Mas Ruffini sugeriu que Afineevsky encontrasse as pessoas que foram impactadas pelo papa, mesmo depois de apenas um breve encontro: refugiados, prisioneiros e gays a quem ele ministrou.

“Eu disse a ele que muitos desses encontros certamente foram filmados pelas câmeras do Vaticano e que lá ele encontraria uma verdadeira mina de ouro de histórias que contavam uma história”, disse Ruffini. “Ele seria capaz de contar a história do papa através dos olhos de todos e não apenas dos seus próprios.”

O alcance de Francis data de sua primeira viagem ao exterior em 2013, quando ele pronunciou as agora famosas palavras “Quem sou eu para julgar”, quando questionado durante uma entrevista coletiva no ar voltando do Rio de Janeiro sobre um padre supostamente gay.

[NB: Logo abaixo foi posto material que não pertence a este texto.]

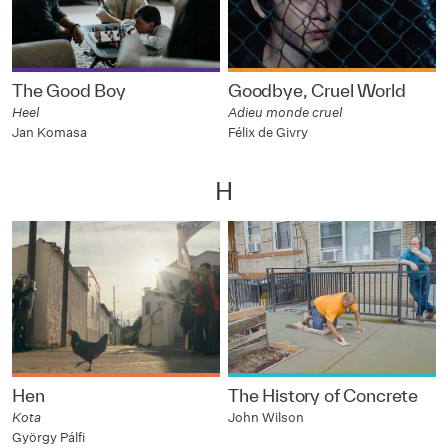
The Good Boy
Goodbye, Cruel World
Heel
Adieu monde cruel
Jan Komasa
Félix de Givry
H
Hen
The History of Concrete
Kota
John Wilson
György Pálfi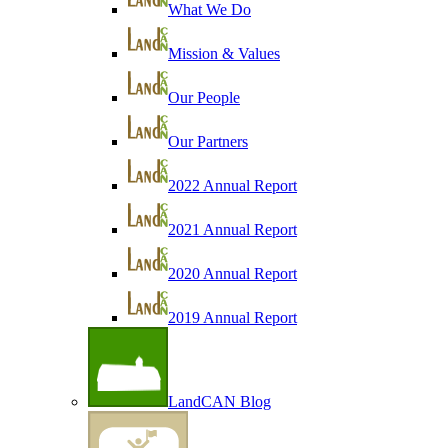
What We Do
Mission & Values
Our People
Our Partners
2022 Annual Report
2021 Annual Report
2020 Annual Report
2019 Annual Report
LandCAN Blog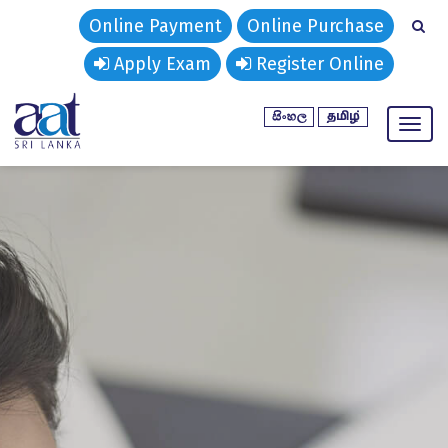
Online Payment
Online Purchase
Apply Exam
Register Online
Toggl
naviga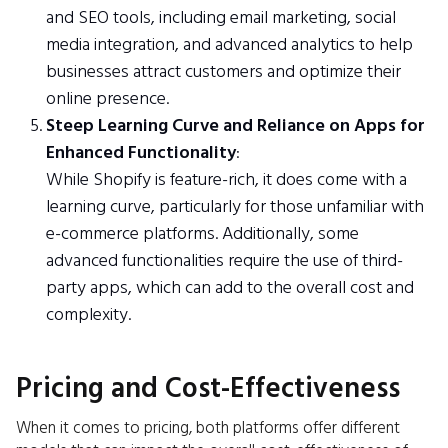
and SEO tools, including email marketing, social
media integration, and advanced analytics to help
businesses attract customers and optimize their
online presence.
Steep Learning Curve and Reliance on Apps for
Enhanced Functionality
:
While Shopify is feature-rich, it does come with a
learning curve, particularly for those unfamiliar with
e-commerce platforms. Additionally, some
advanced functionalities require the use of third-
party apps, which can add to the overall cost and
complexity.
Pricing and Cost-Effectiveness
When it comes to pricing, both platforms offer different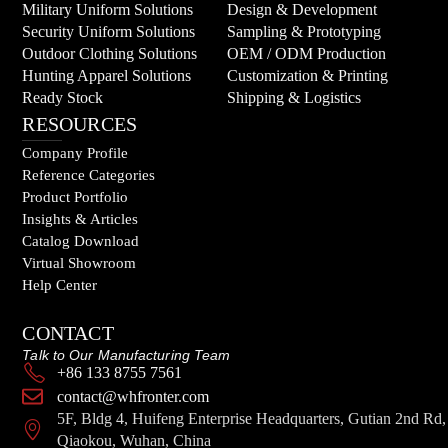
Military Uniform Solutions
Design & Development
Security Uniform Solutions
Sampling & Prototyping
Outdoor Clothing Solutions
OEM / ODM Production
Hunting Apparel Solutions
Customization & Printing
Ready Stock
Shipping & Logistics
RESOURCES
Company Profile
Reference Categories
Product Portfolio
Insights & Articles
Catalog Download
Virtual Showroom
Help Center
CONTACT
Talk to Our Manufacturing Team
+86 133 8755 7561
contact@whfronter.com
5F, Bldg 4, Huifeng Enterprise Headquarters, Gutian 2nd Rd,
Qiaokou, Wuhan, China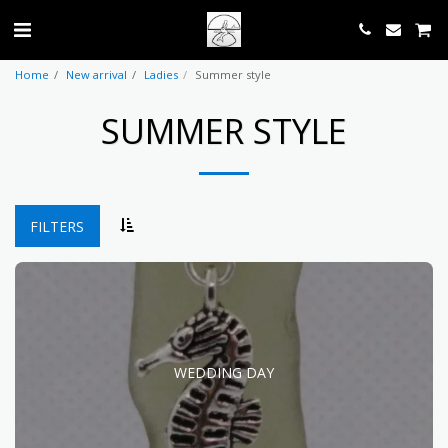
Home
New arrival
Ladies
Summer style
SUMMER STYLE
FILTERS
WEDDING DAY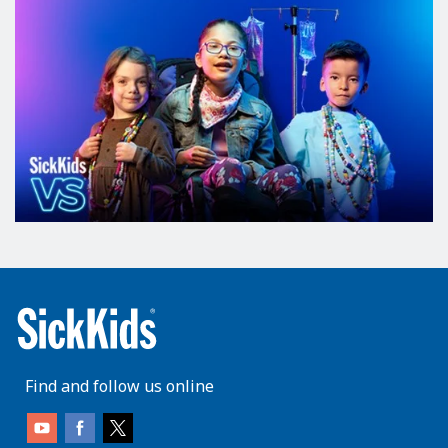
Find and follow us online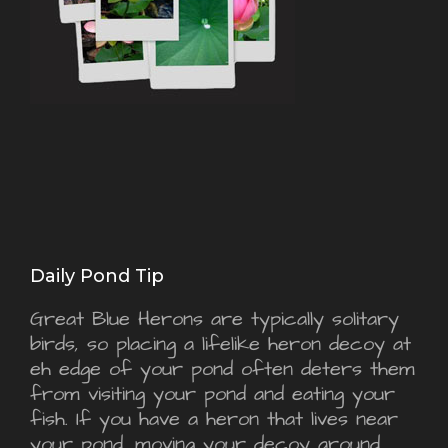
Daily Pond Tip
Great Blue Herons are typically solitary
birds, so placing a lifelike heron decoy at
eh edge of your pond often deters them
from visiting your pond and eating your
fish. If you have a heron that lives near
your pond, moving your decoy around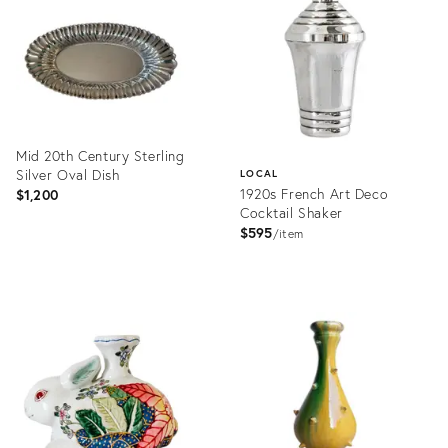
36716999
36711331
Mid 20th Century Sterling
Silver Oval Dish
LOCAL
1920s French Art Deco
$1,200
Cocktail Shaker
$595
item
Product
ID:
Product
36359978
ID:
36709397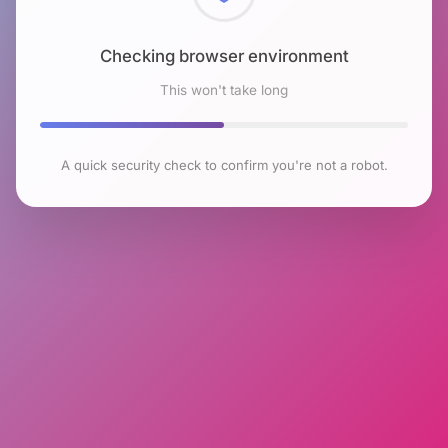
Checking browser environment
This won't take long
A quick security check to confirm you're not a robot.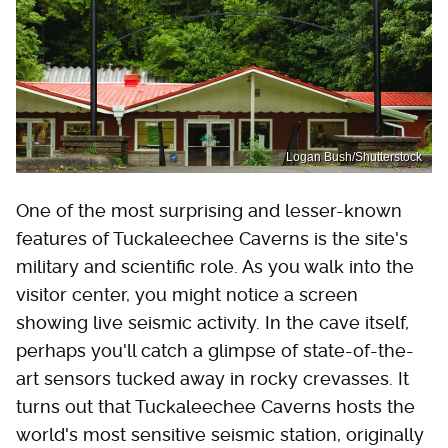
Logan Bush/Shutterstock
One of the most surprising and lesser-known
features of Tuckaleechee Caverns is the site's
military and scientific role. As you walk into the
visitor center, you might notice a screen
showing live seismic activity. In the cave itself,
perhaps you'll catch a glimpse of state-of-the-
art sensors tucked away in rocky crevasses. It
turns out that Tuckaleechee Caverns hosts the
world's most sensitive seismic station, originally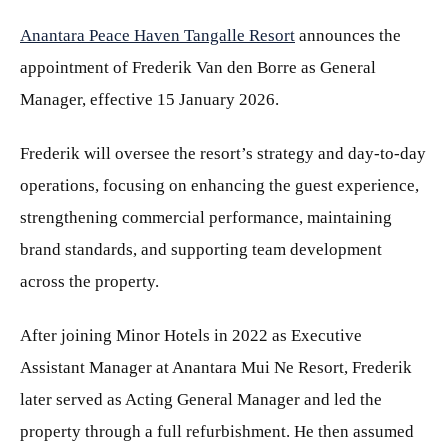
Anantara Peace Haven Tangalle Resort
announces the
appointment of Frederik Van den Borre as General
Manager, effective 15 January 2026.
Frederik will oversee the resort’s strategy and day-to-day
operations, focusing on enhancing the guest experience,
strengthening commercial performance, maintaining
brand standards, and supporting team development
across the property.
After joining Minor Hotels in 2022 as Executive
Assistant Manager at Anantara Mui Ne Resort, Frederik
later served as Acting General Manager and led the
property through a full refurbishment. He then assumed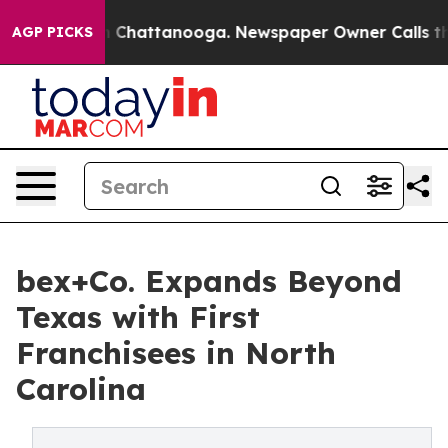
haos in Chattanooga. Newspaper Owner Calls the Peop
AGP PICKS
bex+Co. Expands Beyond
Texas with First
Franchisees in North
Carolina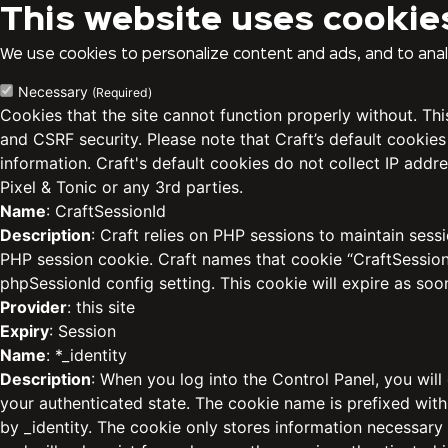
This website uses cookie
We use cookies to personalize content and ads, and to analy
Necessary
(Required)
Cookies that the site cannot function properly without. Th
and CSRF security. Please note that Craft’s default cookies
information. Craft's default cookies do not collect IP addre
Pixel & Tonic or any 3rd parties.
Name
: CraftSessionId
Description
: Craft relies on PHP sessions to maintain sess
PHP session cookie. Craft names that cookie “CraftSessionI
phpSessionId config setting. This cookie will expire as soo
Provider
: this site
Expiry
: Session
Name
: *_identity
Description
: When you log into the Control Panel, you will
your authenticated state. The cookie name is prefixed with
by _identity. The cookie only stores information necessary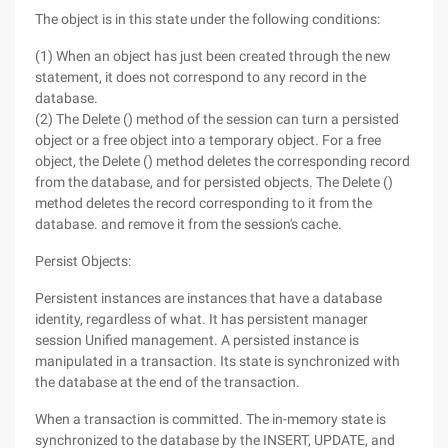
The object is in this state under the following conditions:
(1) When an object has just been created through the new
statement, it does not correspond to any record in the
database.
(2) The Delete () method of the session can turn a persisted
object or a free object into a temporary object. For a free
object, the Delete () method deletes the corresponding record
from the database, and for persisted objects. The Delete ()
method deletes the record corresponding to it from the
database. and remove it from the session's cache.
Persist Objects:
Persistent instances are instances that have a database
identity, regardless of what. It has persistent manager
session Unified management. A persisted instance is
manipulated in a transaction. Its state is synchronized with
the database at the end of the transaction.
When a transaction is committed. The in-memory state is
synchronized to the database by the INSERT, UPDATE, and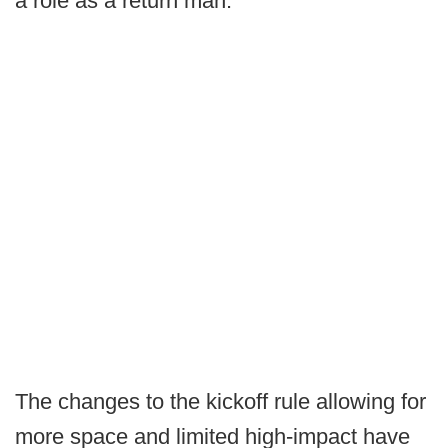
a role as a return man.
The changes to the kickoff rule allowing for
more space and limited high-impact have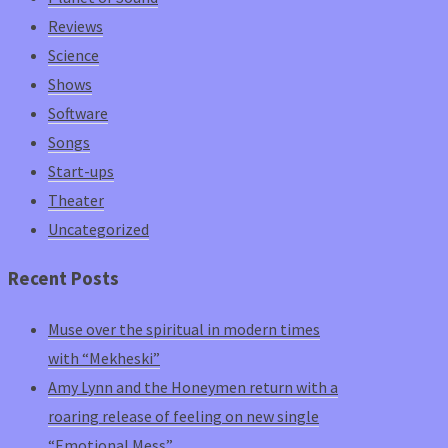
Reviews
Science
Shows
Software
Songs
Start-ups
Theater
Uncategorized
Recent Posts
Muse over the spiritual in modern times
with “Mekheski”
Amy Lynn and the Honeymen return with a
roaring release of feeling on new single
“Emotional Mess”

Desde então, ele tem ministrado a gays e prostitutas transexuais e recebe pessoas em parcerias gays em seu círculo íntimo. Um deles foi seu ex-aluno, Yayo Grassi, que junto com seu parceiro visitou Francisco na Embaixada do Vaticano em Washington D.C., durante uma visita aos Estados Unidos em 2015

O Vaticano divulgou esse encontro, disponibilizando vídeo e fotos, depois que Francisco foi emboscado durante a mesma visita por seu então embaixador, o arcebispo Carlo Maria Vigano, que convidou a ativista anti-casamento gay de Kentucky Kim Davis para se encontrar com o papa.

As notícias da audiência de Davis chegaram às manchetes e foram vistas pelos conservadores como um selo papal de aprovação para Davis, que foi preso por se recusar a emitir licenças de casamento entre pessoas do mesmo sexo. O Vaticano vigorosamente procurou minimizar isso, com um porta-voz dizendo que a reunião de forma alguma indicava o apoio de Francisco a ela ou sua posição sobre o casamento gay.

Francisco, o ex-cardeal Jorge Mario Bergoglio, se opunha veementemente ao casamento gay quando era arcebispo de Buenos Aires. Então, ele lançou o que os ativistas gays lembram como uma “guerra de Deus” contra a decisão da Argentina de aprovar o casamento entre pessoas do mesmo sexo.

O biógrafo autorizado do papa, Sergio Rubin, disse na época de sua eleição em 2013 que Bergoglio era politicamente sábio o suficiente para saber que a Igreja não poderia vencer uma luta contra o casamento gay. Em vez disso, disse Rubin, Bergoglio incitou seus colegas bispos a fazerem lobby por uniões civis gays.